À chaque fois que ces femmes montent sur un vélo, elles prennent un risque. Elles ont été chassées des routes, on leur a jeté des pierres et elles se sont fait alpaguer. Quand une Afghane monte sur un vélo, elle sort par essence du troupeau et là-bas, il est bien plus sûr de rester dans le troupeau… Cela étant dit, les Afghans s’adaptent et peuvent accepter le changement, surtout dans les endroits les plus progressistes du pays. C’est d’ailleurs dans ces endroits que nous avons filmé car ce sont les seuls qui semblent assez sûrs pour ces femmes. S’il y a des risques inhérents à la pratique du vélo et des exemples de violence, il y a tout autant d’histoires de soutien et d’encouragements. Tout ça a été vraiment excitant à filmer et à raconter.
Ont-elles des endroits secrets pour pédaler en toute sérénité?

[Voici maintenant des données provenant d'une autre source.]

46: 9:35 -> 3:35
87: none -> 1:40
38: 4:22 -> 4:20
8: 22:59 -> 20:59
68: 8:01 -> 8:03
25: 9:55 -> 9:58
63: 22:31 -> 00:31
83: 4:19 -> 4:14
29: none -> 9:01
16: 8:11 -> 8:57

Il se trouve que oui! En Afghanistan, il y a de grandes routes encombrées qui sont assez dangereuses car d’énormes camions passent très près des cyclistes mais elles se sont débrouillées pour trouver de petits chemins où elles peuvent s’exercer davantage en sécurité. Le vélo est différent des autres sports parce qu’il est très visible et public. Pour pratiquer, elles doivent forcément être dehors car elles n’ont pas encore accès à des endroits couverts.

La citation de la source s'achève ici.